2013 is already shaping up to be a strong year, with over $13 billion of CMBS issuance year-to-date, and total issuance is expected to reach $65 billion for the year. The strength in the commercial real estate market witnessed in 2012 enabled ARI to have a very successful year.

Our focus remained on identifying opportunities across our target asset classes that provide attractive, risk-adjusted returns. We worked very diligently to enhance our deal-sourcing capabilities by making sure we are a first-call relationship for many conduit lenders, balance sheet lenders and mortgage brokers, effectively becoming a co-originator of choice for a piece of larger financings.
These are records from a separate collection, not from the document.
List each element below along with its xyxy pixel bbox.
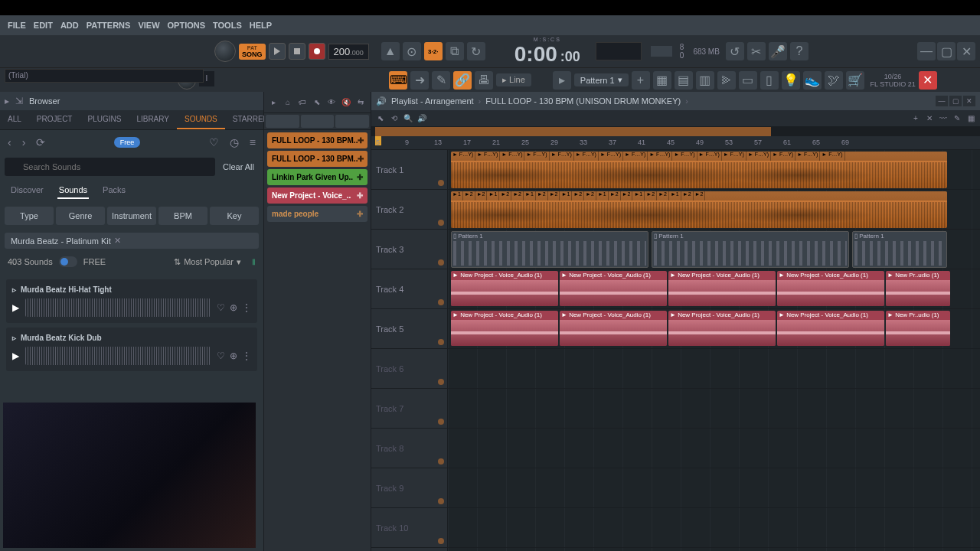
close-icon[interactable]: ✕ <box>957 42 975 60</box>
time-display[interactable]: 0:00:00 <box>514 42 580 67</box>
subtab-sounds[interactable]: Sounds <box>57 182 89 199</box>
prev-pattern-icon[interactable]: ▸ <box>553 71 571 90</box>
picker-mute-icon[interactable]: 🔇 <box>340 96 352 109</box>
track-lane[interactable] <box>448 389 980 428</box>
audio-clip[interactable]: ► New Project - Voice_Audio (1) <box>668 311 776 346</box>
pattern-selector[interactable]: Pattern 1 ▾ <box>574 73 629 86</box>
play-preview-icon[interactable]: ▶ <box>12 302 19 313</box>
menu-edit[interactable]: EDIT <box>31 19 56 31</box>
pl-grid-icon[interactable]: ▦ <box>965 112 977 125</box>
picker-tag-icon[interactable]: 🏷 <box>296 96 309 109</box>
cut-icon[interactable]: ✂ <box>747 42 766 60</box>
clear-all-button[interactable]: Clear All <box>218 159 259 174</box>
stop-button[interactable] <box>289 43 305 60</box>
playlist-track[interactable]: Track 10 <box>371 508 980 548</box>
add-pattern-icon[interactable]: + <box>632 71 650 90</box>
play-button[interactable] <box>269 43 286 60</box>
picker-swap-icon[interactable]: ⇆ <box>354 96 367 109</box>
filter-genre[interactable]: Genre <box>56 207 105 225</box>
view-mixer-icon[interactable]: ⫸ <box>717 71 736 90</box>
pl-pencil-icon[interactable]: ✎ <box>951 112 963 125</box>
pattern-item[interactable]: made people✚ <box>267 206 368 222</box>
help-icon[interactable]: ? <box>790 42 808 60</box>
filter-bpm[interactable]: BPM <box>158 207 207 225</box>
playlist-minimap[interactable] <box>371 127 980 136</box>
audio-clip[interactable]: ► New Project - Voice_Audio (1) <box>451 271 558 306</box>
minimize-icon[interactable]: — <box>917 42 936 60</box>
track-header[interactable]: Track 6 <box>371 349 448 388</box>
free-badge[interactable]: Free <box>114 137 141 148</box>
track-header[interactable]: Track 8 <box>371 429 448 468</box>
pattern-item[interactable]: Linkin Park Given Up..✚ <box>267 169 368 185</box>
song-pat-toggle[interactable]: PAT SONG <box>239 44 266 60</box>
heart-icon[interactable]: ♡ <box>206 135 222 150</box>
pl-add-icon[interactable]: + <box>910 112 922 125</box>
speaker-icon[interactable]: 🔊 <box>376 96 387 106</box>
search-input[interactable] <box>5 158 215 176</box>
tab-sounds[interactable]: SOUNDS <box>177 110 225 129</box>
tool-idea-icon[interactable]: 💡 <box>782 71 800 90</box>
view-plugin-icon[interactable]: ▯ <box>760 71 779 90</box>
shop-icon[interactable]: 🛒 <box>846 71 864 90</box>
track-lane[interactable]: ► F…Y)► F…Y)► F…Y)► F…Y)► F…Y)► F…Y)► F…… <box>448 150 980 189</box>
mode-2[interactable] <box>301 115 335 128</box>
fav-icon[interactable]: ♡ <box>217 302 225 313</box>
track-header[interactable]: Track 5 <box>371 309 448 348</box>
view-playlist-icon[interactable]: ▦ <box>653 71 671 90</box>
step-mode-icon[interactable]: ⧉ <box>446 42 464 60</box>
audio-clip[interactable]: ► New Project - Voice_Audio (1) <box>668 271 776 306</box>
picker-play-icon[interactable]: ▸ <box>267 96 279 109</box>
pattern-clip[interactable]: ▯ Pattern 1 <box>852 231 947 268</box>
pl-wave-icon[interactable]: 〰 <box>937 112 949 125</box>
track-lane[interactable] <box>448 548 980 551</box>
playlist-ruler[interactable]: 59131721252933374145495357616569 <box>371 136 980 150</box>
menu-tools[interactable]: TOOLS <box>210 19 245 31</box>
pin-icon[interactable]: ⇲ <box>15 96 23 106</box>
pl-sync-icon[interactable]: ⟲ <box>388 112 400 125</box>
track-header[interactable]: Track 11 <box>371 548 448 551</box>
audio-clip[interactable]: ► New Project - Voice_Audio (1) <box>560 311 667 346</box>
export-icon[interactable]: ➜ <box>410 71 429 90</box>
track-lane[interactable] <box>448 429 980 468</box>
track-lane[interactable] <box>448 349 980 388</box>
link-icon[interactable]: 🔗 <box>453 71 472 90</box>
track-lane[interactable]: ► New Project - Voice_Audio (1)► New Pro… <box>448 309 980 348</box>
pl-snap-icon[interactable]: 🔊 <box>416 112 428 125</box>
clock-icon[interactable]: ◷ <box>227 135 242 150</box>
track-header[interactable]: Track 2 <box>371 190 448 229</box>
track-lane[interactable]: ▯ Pattern 1▯ Pattern 1▯ Pattern 1 <box>448 230 980 269</box>
maximize-icon[interactable]: ▢ <box>937 42 956 60</box>
mic-icon[interactable]: 🎤 <box>769 42 787 60</box>
track-lane[interactable]: ► New Project - Voice_Audio (1)► New Pro… <box>448 269 980 308</box>
pl-min-icon[interactable]: — <box>936 96 948 106</box>
pattern-item[interactable]: New Project - Voice_..✚ <box>267 187 368 204</box>
menu-add[interactable]: ADD <box>57 19 82 31</box>
play-preview-icon[interactable]: ▶ <box>12 350 19 361</box>
sound-item[interactable]: ▹Murda Beatz Kick Dub ▶ ♡ ⊕ ⋮ <box>6 328 257 371</box>
view-channel-icon[interactable]: ▥ <box>696 71 714 90</box>
more-icon[interactable]: ⋮ <box>242 302 251 313</box>
pl-del-icon[interactable]: ✕ <box>923 112 936 125</box>
audio-clip[interactable]: ► New Project - Voice_Audio (1) <box>777 271 884 306</box>
track-lane[interactable] <box>448 508 980 547</box>
pattern-clip[interactable]: ▯ Pattern 1 <box>652 231 849 268</box>
playlist-track[interactable]: Track 11 <box>371 548 980 551</box>
audio-clip[interactable]: ► New Project - Voice_Audio (1) <box>777 311 884 346</box>
sort-select[interactable]: ⇅ Most Popular ▾ <box>174 257 241 267</box>
menu-options[interactable]: OPTIONS <box>165 19 209 31</box>
playlist-track[interactable]: Track 2 ►1►2►2►1►2►2►1►2►2►1►2►2►1►2►2►1… <box>371 190 980 230</box>
tab-all[interactable]: ALL <box>0 110 29 129</box>
print-icon[interactable]: 🖶 <box>475 71 493 90</box>
track-header[interactable]: Track 9 <box>371 468 448 507</box>
brush-icon[interactable]: ✎ <box>432 71 450 90</box>
collapse-icon[interactable]: ▸ <box>5 96 9 106</box>
menu-file[interactable]: FILE <box>5 19 29 31</box>
close-panel-icon[interactable]: ✕ <box>919 71 937 90</box>
playlist-track[interactable]: Track 8 <box>371 429 980 468</box>
view-piano-icon[interactable]: ▤ <box>675 71 693 90</box>
tab-plugins[interactable]: PLUGINS <box>80 110 129 129</box>
audio-clip[interactable]: ► New Project - Voice_Audio (1) <box>560 271 667 306</box>
playlist-titlebar[interactable]: 🔊 Playlist - Arrangement › FULL LOOP - 1… <box>371 92 980 110</box>
filter-instrument[interactable]: Instrument <box>107 207 156 225</box>
wait-input-icon[interactable]: 3·2· <box>424 42 443 60</box>
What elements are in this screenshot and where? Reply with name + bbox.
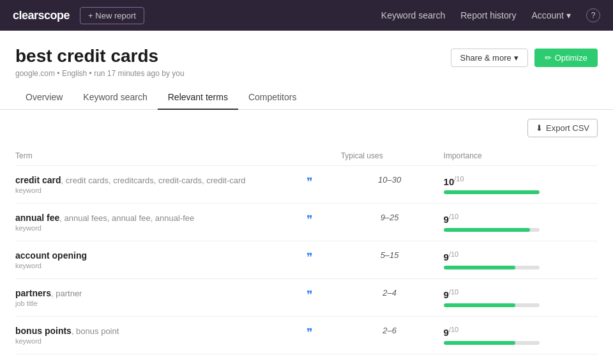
term-variants: , bonus point (72, 326, 119, 336)
navbar: clearscope + New report Keyword search R… (0, 0, 613, 31)
logo: clearscope (13, 9, 70, 22)
quote-icon[interactable]: ❞ (306, 176, 313, 188)
nav-help-button[interactable]: ? (586, 8, 600, 22)
term-variants: , annual fees, annual fee, annual-fee (59, 213, 194, 223)
progress-bar (444, 341, 540, 345)
typical-uses-cell: 2–6 (341, 317, 444, 354)
th-importance: Importance (444, 146, 598, 166)
importance-cell: 9/10 (444, 241, 598, 279)
importance-cell: 9/10 (444, 317, 598, 354)
page-title: best credit cards (15, 46, 185, 66)
export-csv-button[interactable]: ⬇ Export CSV (527, 119, 598, 137)
progress-bar-fill (444, 266, 516, 269)
terms-table: Term Typical uses Importance credit card… (15, 146, 598, 354)
nav-links: Keyword search Report history Account ▾ … (381, 8, 600, 22)
tab-overview[interactable]: Overview (15, 86, 73, 110)
table-row: partners, partnerjob title❞2–4 9/10 (15, 279, 598, 317)
new-report-button[interactable]: + New report (80, 7, 144, 24)
quote-cell[interactable]: ❞ (306, 317, 341, 354)
term-cell: account openingkeyword (15, 241, 306, 279)
term-tag: keyword (15, 262, 301, 269)
quote-cell[interactable]: ❞ (306, 279, 341, 317)
term-variants: , credit cards, creditcards, credit-card… (61, 176, 246, 185)
progress-bar (444, 303, 540, 307)
importance-score: 9/10 (444, 250, 593, 266)
table-row: credit card, credit cards, creditcards, … (15, 166, 598, 204)
term-name: bonus points (15, 326, 72, 336)
progress-bar (444, 190, 540, 194)
term-tag: keyword (15, 337, 301, 345)
quote-icon[interactable]: ❞ (306, 289, 313, 301)
term-name: partners (15, 288, 51, 298)
table-row: annual fee, annual fees, annual fee, ann… (15, 204, 598, 241)
importance-score: 9/10 (444, 213, 593, 228)
importance-score: 10/10 (444, 175, 593, 190)
progress-bar-fill (444, 228, 530, 232)
progress-bar (444, 266, 540, 269)
header-actions: Share & more ▾ ✏ Optimize (451, 49, 598, 67)
toolbar: ⬇ Export CSV (15, 110, 598, 146)
importance-cell: 9/10 (444, 204, 598, 241)
term-cell: bonus points, bonus pointkeyword (15, 317, 306, 354)
th-quote (306, 146, 341, 166)
quote-cell[interactable]: ❞ (306, 166, 341, 204)
page-header: best credit cards google.com • English •… (0, 31, 613, 86)
term-name: account opening (15, 250, 87, 261)
term-cell: credit card, credit cards, creditcards, … (15, 166, 306, 204)
quote-icon[interactable]: ❞ (306, 213, 313, 226)
term-tag: keyword (15, 186, 301, 194)
share-button[interactable]: Share & more ▾ (451, 49, 528, 67)
typical-uses-cell: 2–4 (341, 279, 444, 317)
term-variants: , partner (51, 289, 82, 298)
term-cell: annual fee, annual fees, annual fee, ann… (15, 204, 306, 241)
nav-report-history[interactable]: Report history (460, 10, 516, 20)
term-tag: keyword (15, 224, 301, 232)
progress-bar-fill (444, 303, 516, 307)
progress-bar (444, 228, 540, 232)
th-typical-uses: Typical uses (341, 146, 444, 166)
importance-cell: 10/10 (444, 166, 598, 204)
content-area: ⬇ Export CSV Term Typical uses Importanc… (0, 110, 613, 354)
progress-bar-fill (444, 190, 540, 194)
term-tag: job title (15, 300, 301, 307)
table-row: bonus points, bonus pointkeyword❞2–6 9/1… (15, 317, 598, 354)
page-meta: google.com • English • run 17 minutes ag… (15, 69, 185, 78)
table-header-row: Term Typical uses Importance (15, 146, 598, 166)
table-row: account openingkeyword❞5–15 9/10 (15, 241, 598, 279)
importance-score: 9/10 (444, 326, 593, 341)
nav-account[interactable]: Account ▾ (531, 10, 571, 20)
importance-cell: 9/10 (444, 279, 598, 317)
term-cell: partners, partnerjob title (15, 279, 306, 317)
quote-cell[interactable]: ❞ (306, 241, 341, 279)
progress-bar-fill (444, 341, 516, 345)
quote-cell[interactable]: ❞ (306, 204, 341, 241)
typical-uses-cell: 5–15 (341, 241, 444, 279)
typical-uses-cell: 10–30 (341, 166, 444, 204)
tab-relevant-terms[interactable]: Relevant terms (158, 86, 238, 110)
quote-icon[interactable]: ❞ (306, 326, 313, 339)
importance-score: 9/10 (444, 288, 593, 303)
th-term: Term (15, 146, 306, 166)
optimize-button[interactable]: ✏ Optimize (534, 49, 598, 67)
typical-uses-cell: 9–25 (341, 204, 444, 241)
tab-keyword-search[interactable]: Keyword search (73, 86, 157, 110)
tab-competitors[interactable]: Competitors (238, 86, 306, 110)
nav-keyword-search[interactable]: Keyword search (381, 10, 445, 20)
term-name: annual fee (15, 213, 59, 223)
tabs: Overview Keyword search Relevant terms C… (0, 86, 613, 110)
quote-icon[interactable]: ❞ (306, 251, 313, 264)
term-name: credit card (15, 175, 61, 185)
title-block: best credit cards google.com • English •… (15, 46, 185, 78)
ARI also continued to benefit from the deep relationships that Apollo has built with many of the key players in the real estate finance market. As a result, ARI completed over $264 million of new transactions in 2012, with a weighted average IRR of approximately 13% on $215 million of committed equity.

The transactions represented a broad range of investments, including first mortgages, CMBS and subordinated loans, and further diversified ARI's portfolio, which had a total amortized cost of $669 million and a levered weighted average underwritten IRR of 14.1% at December 31, 2012. Funding for new transactions came from a combination of capital recycling from older investments, a modest use of leverage and the proceeds from our 2 recent capital raises. ARI's total stockholders' equity increased 62% in 2012 as compared to total stockholders' equity at the end of 2011.

In August, we completed an underwritten public offering of 3.4 million shares of the company's 8.625% Series A Cumulative Redeemable Perpetual Preferred Stock, generating net proceeds of approximately $83 million.

In October, we completed an offering of 7.4 million shares of common stock, including a partial exercise of the Greenshoe, and raised net proceeds of $124 million.

Both offerings enabled ARI to raise capital for new investments, while protecting the company's book value per share. As we indicated on our third quarter earnings call, we had a healthy pipeline in which to deploy this capital, and ARI has gotten off to a strong start, both at the end of 2012 and through the early weeks of 2013.

Since the beginning of the year, we have closed 3 new transactions totaling $103 million of committed equity. Our pipeline remains strong and we continue to find ample investment opportunities in our target asset classes. Shifting over to the other side of our balance sheet, ARI made considerable changes to our financing facilities in 2012, which resulted in a lower overall cost of capital for the company.